Relativierung von Piagets Theorie: Die heutige Forschung zeigt, dass die formale Logik bei der kognitiven Entwicklung eine geringere Rolle spielt, als Piaget annahm, und dass die Entwicklung der kognitiven Fähigkeiten kontinuierlicher ist, wobei die Stadien früher beginnen und weniger abrupt einsetzen. Trotzdem sind Piagets Auffassungen darüber, in welcher Folge die Entwicklung der kognitiven Fähigkeiten von Kindern abläuft, wiederholt bestätigt worden.

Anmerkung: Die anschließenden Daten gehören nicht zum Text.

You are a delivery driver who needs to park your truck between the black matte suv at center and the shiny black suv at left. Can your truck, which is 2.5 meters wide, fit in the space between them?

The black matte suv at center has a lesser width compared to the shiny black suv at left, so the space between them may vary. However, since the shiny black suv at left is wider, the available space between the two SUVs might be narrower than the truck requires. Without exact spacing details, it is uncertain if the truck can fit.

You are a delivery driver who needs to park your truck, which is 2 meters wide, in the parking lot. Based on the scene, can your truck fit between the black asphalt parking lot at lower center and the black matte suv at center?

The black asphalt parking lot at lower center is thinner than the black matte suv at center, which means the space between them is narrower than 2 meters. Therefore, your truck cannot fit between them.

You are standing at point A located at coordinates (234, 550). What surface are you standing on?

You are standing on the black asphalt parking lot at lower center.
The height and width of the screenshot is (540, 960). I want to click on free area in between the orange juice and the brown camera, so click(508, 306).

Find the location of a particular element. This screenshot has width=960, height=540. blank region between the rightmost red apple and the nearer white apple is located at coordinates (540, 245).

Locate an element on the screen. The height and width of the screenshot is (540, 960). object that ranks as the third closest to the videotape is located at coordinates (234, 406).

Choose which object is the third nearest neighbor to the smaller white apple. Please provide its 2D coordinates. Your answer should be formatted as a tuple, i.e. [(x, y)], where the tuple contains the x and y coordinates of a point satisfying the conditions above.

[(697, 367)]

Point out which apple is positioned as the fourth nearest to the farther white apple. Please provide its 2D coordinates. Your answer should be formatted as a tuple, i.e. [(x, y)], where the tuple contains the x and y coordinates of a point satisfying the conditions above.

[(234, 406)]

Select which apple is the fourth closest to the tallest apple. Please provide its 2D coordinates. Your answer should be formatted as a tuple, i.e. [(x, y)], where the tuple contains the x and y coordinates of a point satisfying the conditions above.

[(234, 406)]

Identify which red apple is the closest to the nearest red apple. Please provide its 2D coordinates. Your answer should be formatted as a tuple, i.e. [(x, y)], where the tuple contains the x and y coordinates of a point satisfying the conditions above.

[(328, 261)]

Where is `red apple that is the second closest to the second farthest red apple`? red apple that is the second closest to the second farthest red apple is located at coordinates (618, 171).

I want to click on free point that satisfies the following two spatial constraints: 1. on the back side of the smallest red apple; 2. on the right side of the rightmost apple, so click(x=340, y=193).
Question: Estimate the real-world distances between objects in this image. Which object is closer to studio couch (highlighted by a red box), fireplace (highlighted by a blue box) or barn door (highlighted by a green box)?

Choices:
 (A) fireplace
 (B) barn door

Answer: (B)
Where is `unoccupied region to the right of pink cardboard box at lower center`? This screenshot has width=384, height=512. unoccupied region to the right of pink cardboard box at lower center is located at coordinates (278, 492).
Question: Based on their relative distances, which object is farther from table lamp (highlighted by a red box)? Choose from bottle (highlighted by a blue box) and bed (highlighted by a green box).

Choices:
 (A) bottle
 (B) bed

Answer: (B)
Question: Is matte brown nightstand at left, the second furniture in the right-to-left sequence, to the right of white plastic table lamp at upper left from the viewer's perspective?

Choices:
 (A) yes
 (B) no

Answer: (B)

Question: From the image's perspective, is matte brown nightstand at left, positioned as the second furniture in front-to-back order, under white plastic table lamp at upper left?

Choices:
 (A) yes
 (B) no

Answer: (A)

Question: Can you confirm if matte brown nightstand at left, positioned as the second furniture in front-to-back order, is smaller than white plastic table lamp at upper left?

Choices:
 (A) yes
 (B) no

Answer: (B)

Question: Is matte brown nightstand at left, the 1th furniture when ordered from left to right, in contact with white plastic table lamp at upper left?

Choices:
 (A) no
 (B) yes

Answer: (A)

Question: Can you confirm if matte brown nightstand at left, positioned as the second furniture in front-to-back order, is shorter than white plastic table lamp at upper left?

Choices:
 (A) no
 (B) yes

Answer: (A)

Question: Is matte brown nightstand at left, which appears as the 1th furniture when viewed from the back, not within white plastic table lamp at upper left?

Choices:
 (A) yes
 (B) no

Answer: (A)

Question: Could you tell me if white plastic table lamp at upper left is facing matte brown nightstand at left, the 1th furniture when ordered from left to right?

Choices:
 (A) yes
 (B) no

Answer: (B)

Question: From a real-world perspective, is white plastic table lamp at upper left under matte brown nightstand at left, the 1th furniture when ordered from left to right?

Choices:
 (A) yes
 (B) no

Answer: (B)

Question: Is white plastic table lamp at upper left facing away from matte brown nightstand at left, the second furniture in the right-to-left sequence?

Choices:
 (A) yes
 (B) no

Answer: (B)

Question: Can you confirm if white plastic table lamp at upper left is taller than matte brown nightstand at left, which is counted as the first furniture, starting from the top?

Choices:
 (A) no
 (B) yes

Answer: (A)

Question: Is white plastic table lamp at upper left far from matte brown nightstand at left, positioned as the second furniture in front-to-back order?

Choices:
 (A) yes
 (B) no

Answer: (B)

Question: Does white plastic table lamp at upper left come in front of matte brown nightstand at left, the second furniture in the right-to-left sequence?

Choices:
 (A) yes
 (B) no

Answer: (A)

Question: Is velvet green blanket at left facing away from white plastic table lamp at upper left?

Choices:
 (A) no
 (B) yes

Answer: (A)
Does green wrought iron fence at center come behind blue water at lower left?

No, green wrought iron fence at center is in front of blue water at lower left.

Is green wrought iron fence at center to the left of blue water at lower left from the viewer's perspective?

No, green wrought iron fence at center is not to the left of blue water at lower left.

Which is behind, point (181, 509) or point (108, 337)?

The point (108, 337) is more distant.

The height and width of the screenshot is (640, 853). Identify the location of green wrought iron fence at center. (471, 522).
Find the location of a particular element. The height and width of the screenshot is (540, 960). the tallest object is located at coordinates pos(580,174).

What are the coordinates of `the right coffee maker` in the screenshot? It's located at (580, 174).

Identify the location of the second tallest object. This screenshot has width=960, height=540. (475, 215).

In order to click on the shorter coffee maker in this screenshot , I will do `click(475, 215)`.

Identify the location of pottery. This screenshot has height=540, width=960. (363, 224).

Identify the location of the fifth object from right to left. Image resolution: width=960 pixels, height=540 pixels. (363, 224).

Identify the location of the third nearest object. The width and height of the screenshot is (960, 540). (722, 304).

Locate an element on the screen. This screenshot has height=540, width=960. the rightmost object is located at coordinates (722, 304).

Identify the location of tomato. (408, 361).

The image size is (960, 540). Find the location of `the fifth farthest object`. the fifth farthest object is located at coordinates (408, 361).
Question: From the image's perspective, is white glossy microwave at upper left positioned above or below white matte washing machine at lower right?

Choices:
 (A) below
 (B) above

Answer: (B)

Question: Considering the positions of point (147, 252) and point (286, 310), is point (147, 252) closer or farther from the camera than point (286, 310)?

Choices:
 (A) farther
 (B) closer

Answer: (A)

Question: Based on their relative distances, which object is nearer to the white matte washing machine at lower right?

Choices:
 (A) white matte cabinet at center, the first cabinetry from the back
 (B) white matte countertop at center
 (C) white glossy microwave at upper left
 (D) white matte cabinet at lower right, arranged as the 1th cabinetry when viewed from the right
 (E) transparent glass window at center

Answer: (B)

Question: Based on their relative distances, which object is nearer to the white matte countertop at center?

Fremdeln ist die Angst vor Fremden, die Kleinkinder mit etwa 8 Monaten zu zeigen beginnen. Kinder dieses Alters haben Schemata für vertraute Gesichter gebildet, und sie geraten durcheinander, wenn die Gesichter nicht zu ihren Schemata passen.

Auswirkungen von Nahrungsaufnahme, Körperkontakt und Vertrautheit auf die soziale Bindung eines Säuglings: Bis zu den Forschungsarbeiten der Harlows Mitte der 1950-er Jahre glaubten viele Psychologen, dass Kinder über einen Konditionierungsprozess Bindungen (Ausbildung einer emotionalen Verbundenheit) an Personen entwickeln, die sie ernähren. Die Experimente der Harlows zeigten, dass sich kleine Affen lieber eine Mutter suchen würden, die sie nicht ernährt, wenn sie denn Trost bot, als eine Mutter, die Nahrung bereitstellte, aber ihnen keinen Trost bot. Enten und andere Tiere zeigen das Phänomen der Prägung: Sie bilden eine Bindung gegenüber einem bedeutsamen Lebewesen oder Objekt aus, wenn dies ihnen in einem kritischen Zeitraum begegnet (einer Zeit kurz nach der Geburt, in der die richtige Entwicklung von der Konfrontation mit bestimmten Reizen und Erfahrungen abhängt). Menschen zeigen keine Prägung, aber sie entwickeln Bindungen an vertraute Menschen und Dinge, die ihnen ein Gefühl der Sicherheit geben.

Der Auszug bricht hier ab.